Elliot also has a mischievous sense of humor. “She has a kind of sexual appetite, a career appetite and just a good ole appetite for food. She likes to eat a lot, so I enjoyed that,” added Weisz with a laugh. Birch has previously said that showing female pleasure onscreen “still feels radical to me — watching Elliot ravenously eat burgers, kebabs, seafood platters, seeing both of them having sex that works for them, unapologetically on their terms was essential for us.”

Playing opposite herself required a learning curve, said the pair, who described the technical process of capturing each twin’s perspective when in a scene together. “This was without a doubt the biggest challenge of my acting life,” said Weisz. “But also the most joyous in many ways. It was hard work. But as Alice mentioned, it was a whole crew kind of moving as one organism. It was the effects, motion control, hair, makeup, the set dresses, props. Everybody was shifting from one character to the next. I didn’t shoot Beverly for one day and then Elliot for another day. It was within one scene.”

But Weisz said the writing for each character was so distinct, so “psychologically layered and profound” that she felt like she was playing “two totally separate people on the page before I even got into hair, makeup, costume, and the way in which they might look different.”

Elliot Mantle, left, and Beverly Mantle, both played by Rachel Weisz in Dead Ringers.

Courtesy of Amazon Studios

Made up mostly of an all-female creative team, including the all-women writers room, which Weisz was a part of, Birch said that the updated take of the twins being women “changes everything, but it also changes nothing. We wanted it to be as fun and as wild as the film, and let the series go in its own direction.”

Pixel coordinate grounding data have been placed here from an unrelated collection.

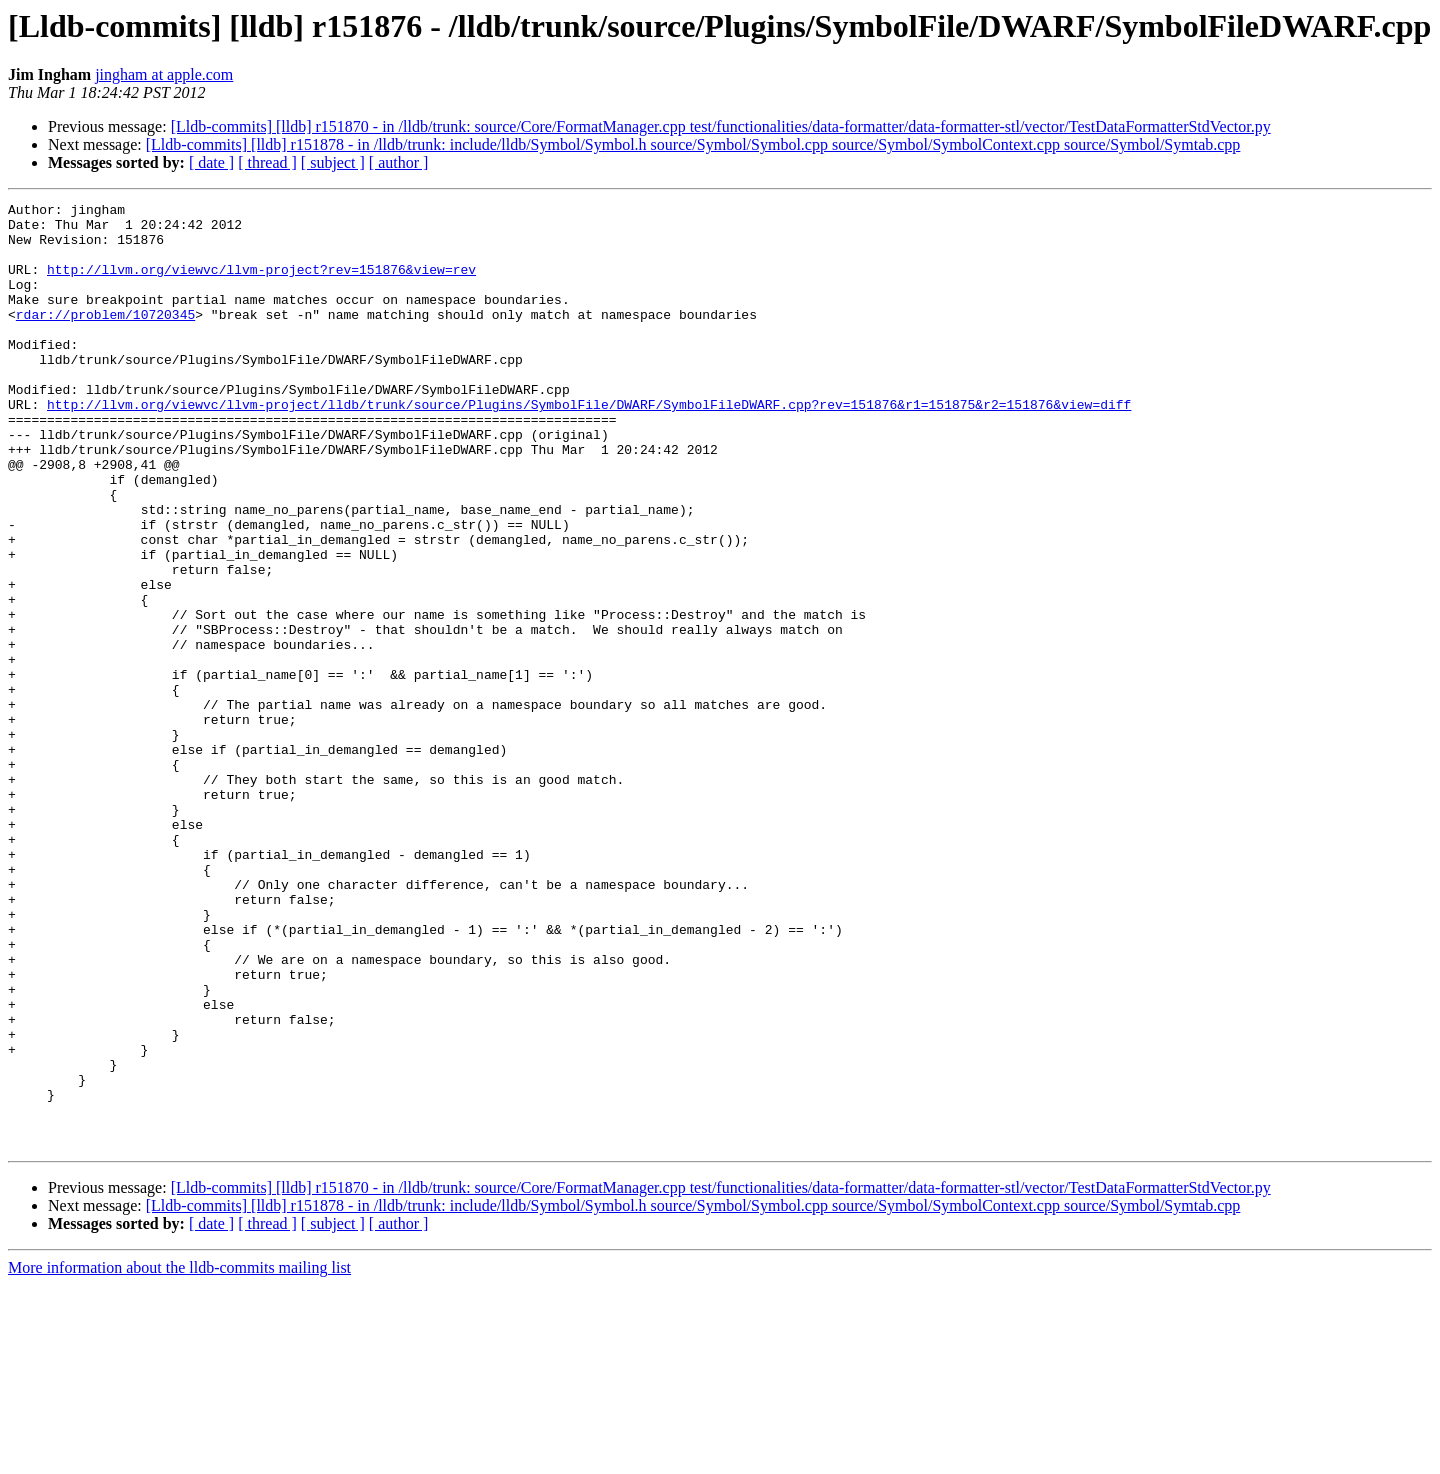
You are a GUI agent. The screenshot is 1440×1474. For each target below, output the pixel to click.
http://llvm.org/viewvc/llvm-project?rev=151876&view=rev (261, 284)
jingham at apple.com (164, 74)
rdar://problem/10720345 (105, 338)
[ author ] (399, 162)
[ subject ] (333, 162)
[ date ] (211, 162)
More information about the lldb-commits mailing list (179, 1456)
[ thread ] (267, 162)
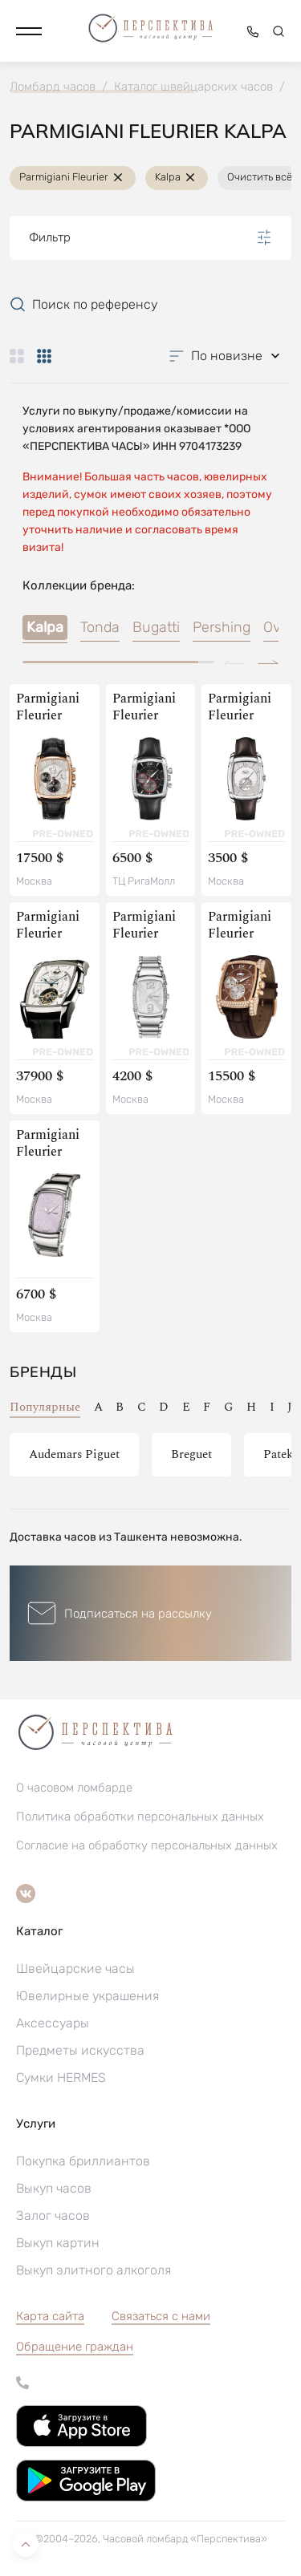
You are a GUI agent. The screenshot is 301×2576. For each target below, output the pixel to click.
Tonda (100, 627)
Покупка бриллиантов (83, 2161)
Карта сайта (50, 2316)
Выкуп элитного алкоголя (93, 2270)
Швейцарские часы (75, 1968)
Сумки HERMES (61, 2077)
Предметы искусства (80, 2050)
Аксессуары (52, 2023)
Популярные (45, 1407)
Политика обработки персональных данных (140, 1816)
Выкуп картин (58, 2242)
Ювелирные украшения (87, 1995)
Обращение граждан (74, 2346)
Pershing (221, 627)
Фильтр (150, 237)
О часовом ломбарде (74, 1787)
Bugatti (156, 627)
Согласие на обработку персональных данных (147, 1845)
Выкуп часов (54, 2188)
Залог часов (53, 2215)
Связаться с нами (161, 2316)
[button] (29, 31)
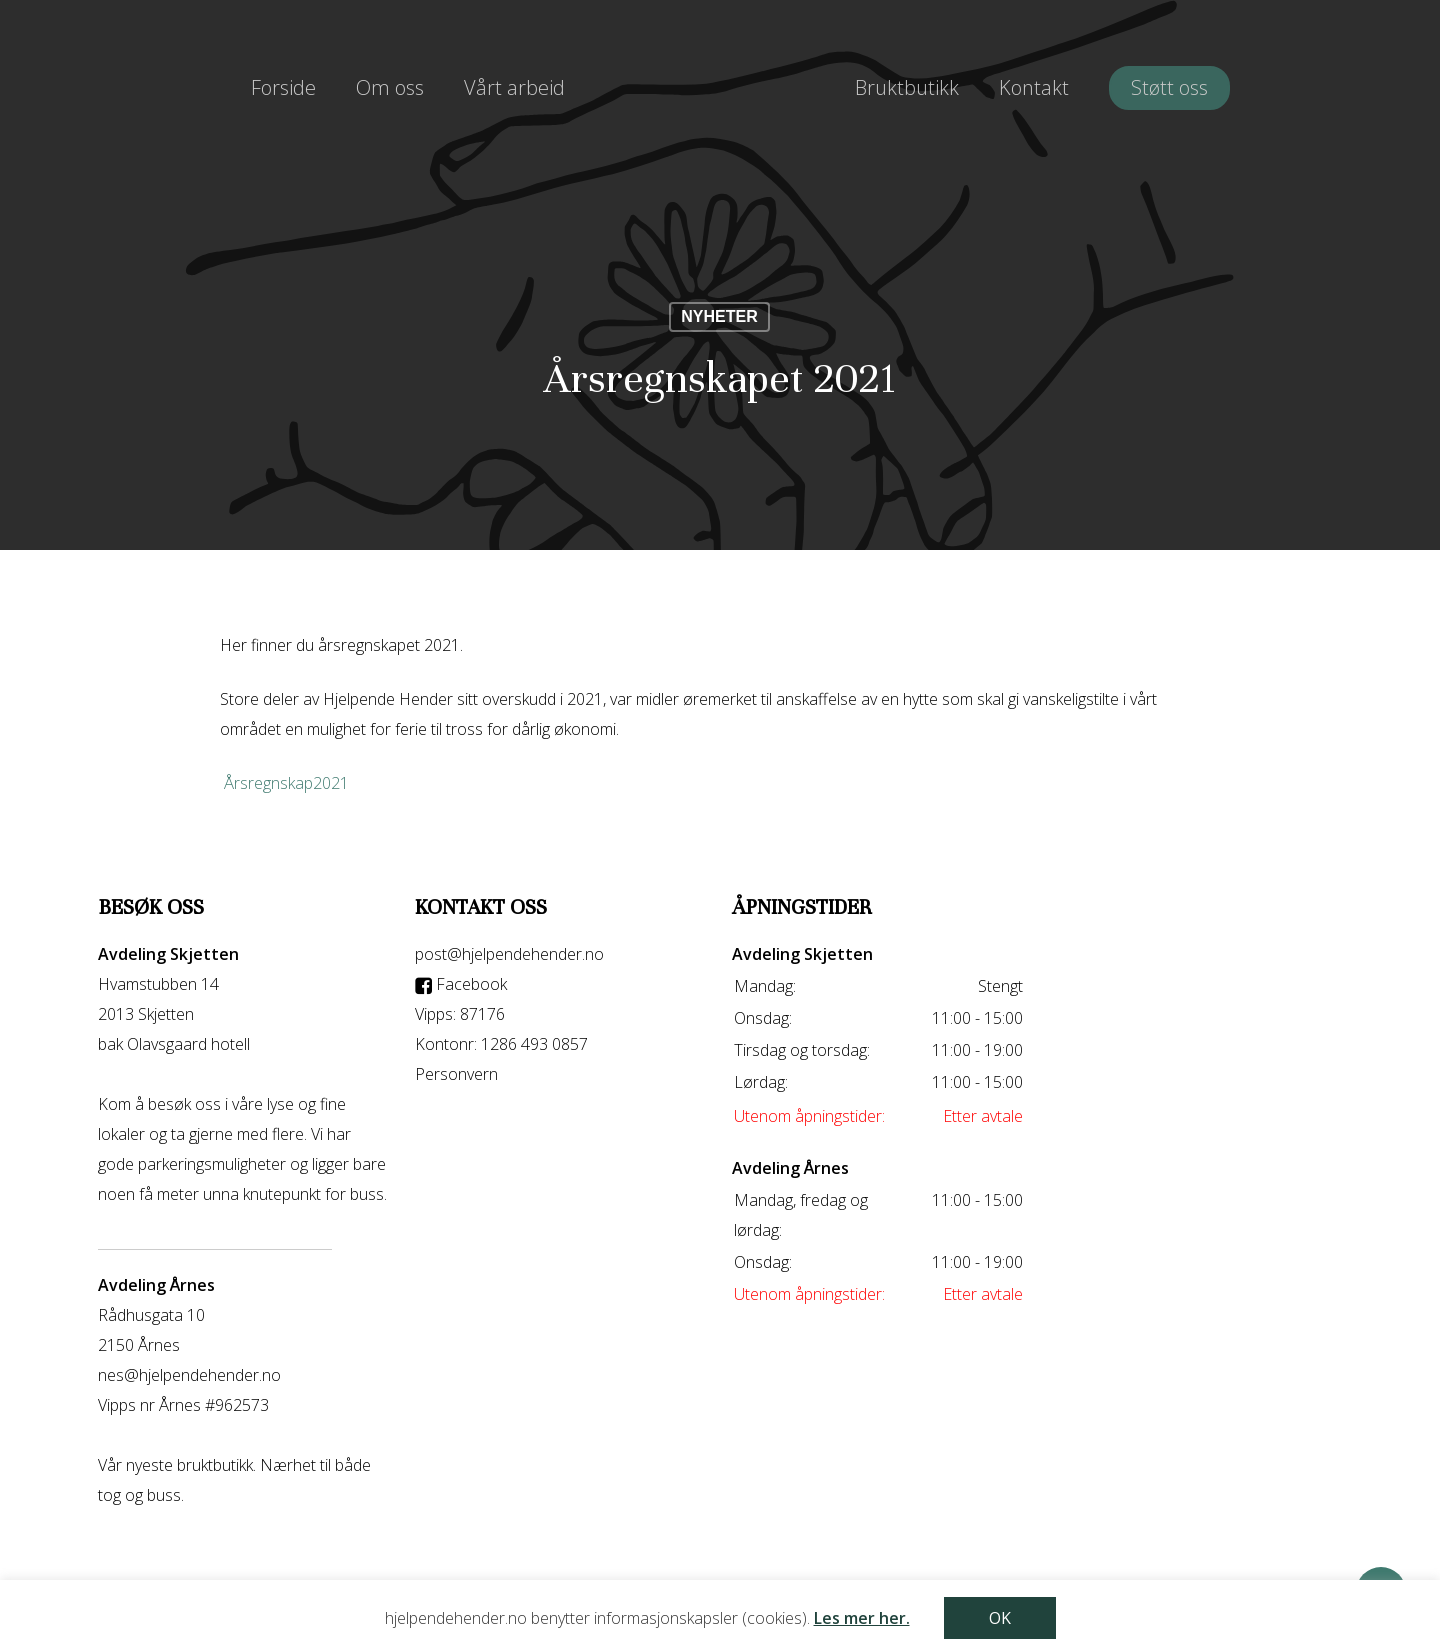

Birch previously said she wanted to engage with the “horror of the medical system that many women and birth-givers find themselves in,” citing the high maternal mortality rate particularly for the BIPOC community. “By the end [of the series], Elliot’s research is pushing at the limits of what we can imagine … that feels almost futuristic, almost both within and beyond reach.”

In clips that were shown from upcoming episodes, the twins swap their identities while seeing patients — which tees up the twisted twin-swapping storyline from the original film — and, at a dinner party with potential investors, Elliot proposes a controversial technique to delay the onset of menopause.

Weisz and Birch explained that the series — which releases all episodes at once — begins more grounded but ends in a heightened reality. “We wanted each episode to be quite different and we wanted the show to begin in a very grounded place in a place that we really recognize, like it’s two doctors are walking in and out of a hospital in Manhattan. We want it to feel like today and that they’re meeting real women with these real kind of issues. And by the end, we’re in a more heightened, more operatic place,” said Birch.

The ensemble cast also includes Britne Oldford, Poppy Liu, Michael Chernus, Jennifer Ehle and Emily Meade.

Dead Ringers is a co-production between Amazon Studios and Annapurna Television. Weisz also serves as executive producer, along with Birch, who wrote the series, Stacy O’Neil, Sue Naegle, Ali Krug, Sean Durkin, Erica Kay and Anne Carey. James G. Robinson, David Robinson and Barbara Wall from Morgan Creek Entertainment also are executive producers.

All six episodes release April 21 on Prime Video.